[Python-Dev] Parrot -- should life imitate satire?

Tim Peters tim.one@home.com
Sun, 12 Aug 2001 00:05:37 -0400


[Dan Sugalski, on
 Wednesday, August 01, 2001 2:20 AM]
> ...
> Ouch, I'd bet that hurts. Has anyone timed the difference between
> making lots of getc calls and making a few larger reads and managing
> the buffers internally?

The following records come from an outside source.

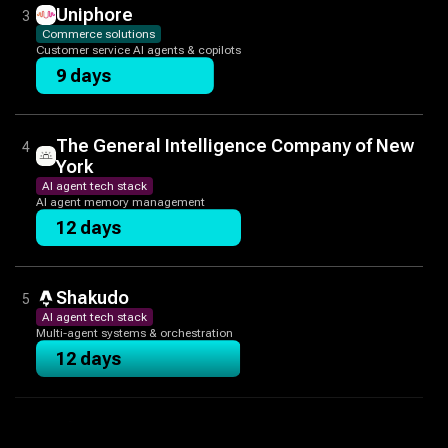
Uniphore
3
Commerce solutions
Customer service AI agents & copilots
9 days
The General Intelligence Company of New
4
York
AI agent tech stack
AI agent memory management
12 days
Shakudo
5
AI agent tech stack
Multi-agent systems & orchestration
12 days
The Prompting Company
6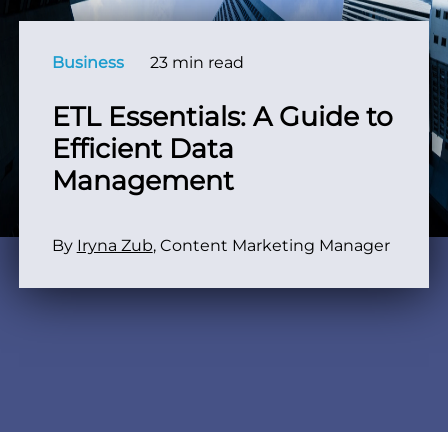
Business
23 min read
ETL Essentials: A Guide to
Efficient Data
Management
By
Iryna Zub
, Content Marketing Manager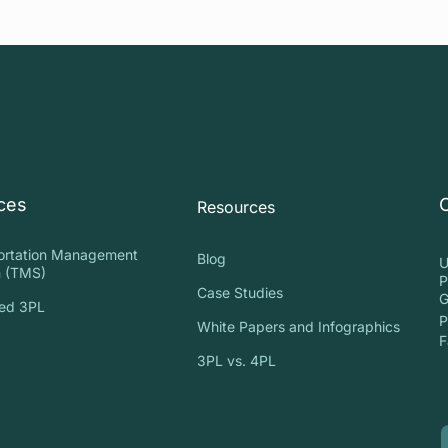
ces
Resources
ortation Management
Blog
U
 (TMS)
P
Case Studies
G
ed 3PL
P
White Papers and Infographics
S
F
3PL vs. 4PL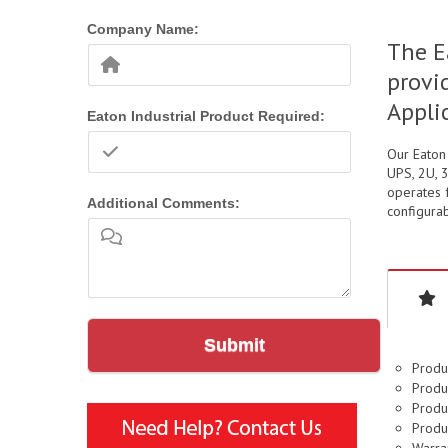
Company Name:
The E
provi
Appli
Eaton Industrial Product Required:
Our Eaton
UPS, 2U, 
operates f
Additional Comments:
configurab
Submit
Produ
Produc
Produc
Produ
Warran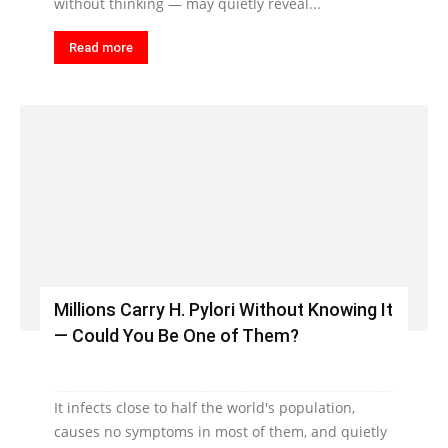
without thinking — may quietly reveal...
Read more
Millions Carry H. Pylori Without Knowing It
— Could You Be One of Them?
It infects close to half the world's population,
causes no symptoms in most of them, and quietly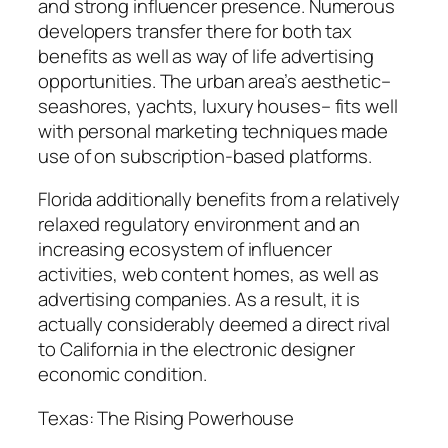
and strong influencer presence. Numerous
developers transfer there for both tax
benefits as well as way of life advertising
opportunities. The urban area’s aesthetic–
seashores, yachts, luxury houses– fits well
with personal marketing techniques made
use of on subscription-based platforms.
Florida additionally benefits from a relatively
relaxed regulatory environment and an
increasing ecosystem of influencer
activities, web content homes, as well as
advertising companies. As a result, it is
actually considerably deemed a direct rival
to California in the electronic designer
economic condition.
Texas: The Rising Powerhouse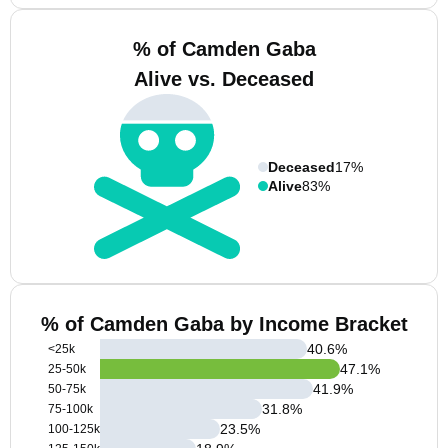
% of Camden Gaba
Alive vs. Deceased
Deceased
17%
Alive
83%
% of Camden Gaba by Income Bracket
40.6
%
<25k
47.1
%
25-50k
41.9
%
50-75k
31.8
%
75-100k
23.5
%
100-125k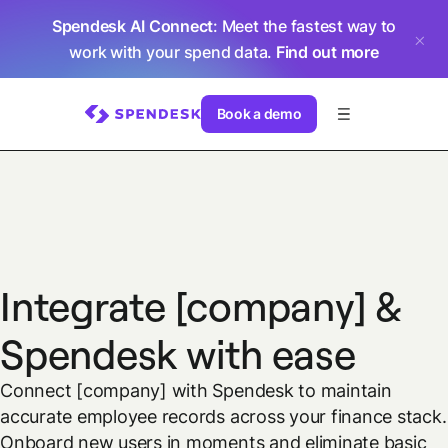
Spendesk AI Connect
: Meet the fastest way to
work with your spend data.
Find out more
Book a demo
Integrate [company] &
Spendesk with ease
Connect [company] with Spendesk to maintain
accurate employee records across your finance stack.
Onboard new users in moments and eliminate basic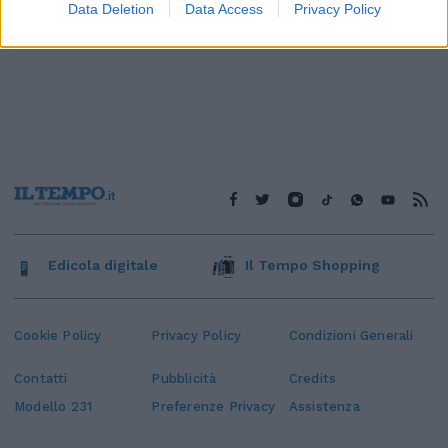
Data Deletion
Data Access
Privacy Policy
Edicola digitale
Il Tempo Shopping
Cookie Policy
Privacy Policy
Condizioni Generali
Contatti
Pubblicità
Credits
Modello 231
Preferenze Privacy
Assistenza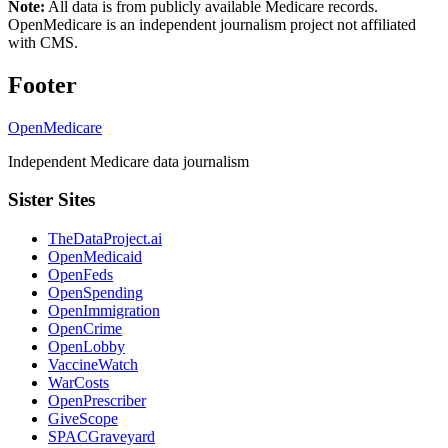
Note:
All data is from publicly available Medicare records.
OpenMedicare is an independent journalism project not affiliated
with CMS.
Footer
OpenMedicare
Independent Medicare data journalism
Sister Sites
TheDataProject.ai
OpenMedicaid
OpenFeds
OpenSpending
OpenImmigration
OpenCrime
OpenLobby
VaccineWatch
WarCosts
OpenPrescriber
GiveScope
SPACGraveyard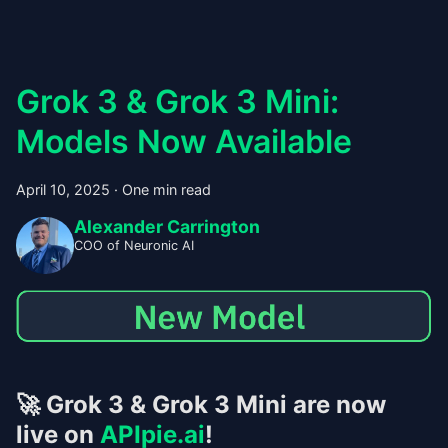
Grok 3 & Grok 3 Mini:
Models Now Available
April 10, 2025
·
One min read
Alexander Carrington
COO of Neuronic AI
🚀
Grok 3 & Grok 3 Mini are now
live on
APIpie.ai
!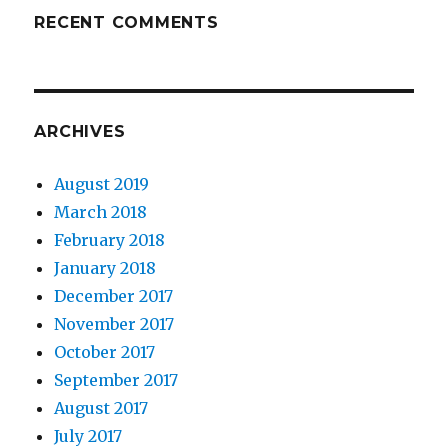
RECENT COMMENTS
ARCHIVES
August 2019
March 2018
February 2018
January 2018
December 2017
November 2017
October 2017
September 2017
August 2017
July 2017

I can see it going either way, and another
> data point would be useful to have.

There's been lots of this in Python-Dev, like in this thread:

    http://aspn.activestate.com/ASPN/Mail/Message/600485

I'll quote the high-order bit:

    My line-at-a-time test case used (rounding to nearest whole integers)
    30 seconds in Python and 6 in Perl.  The result of testing many
    changes to Python's implementation was that the excess 24 seconds
    broke down like so:

    17   spent inside internal MS threadsafe getc() lock/unlock
             routines
     5   uncertain, but evidence suggests much of it due to MS
             malloc/realloc (Perl does its own memory mgmt)
     2   for not copying directly out of the platform FILE*
             implementation struct in a highly optimized loop (like
             Perl does)

    My last checkin to fileobject.c reclaimed 17 seconds on Win98SE
    while remaining threadsafe, via a combination of locking per line
    instead of per character, and invoking realloc much less often
    (only for lines exceeding 200 chars).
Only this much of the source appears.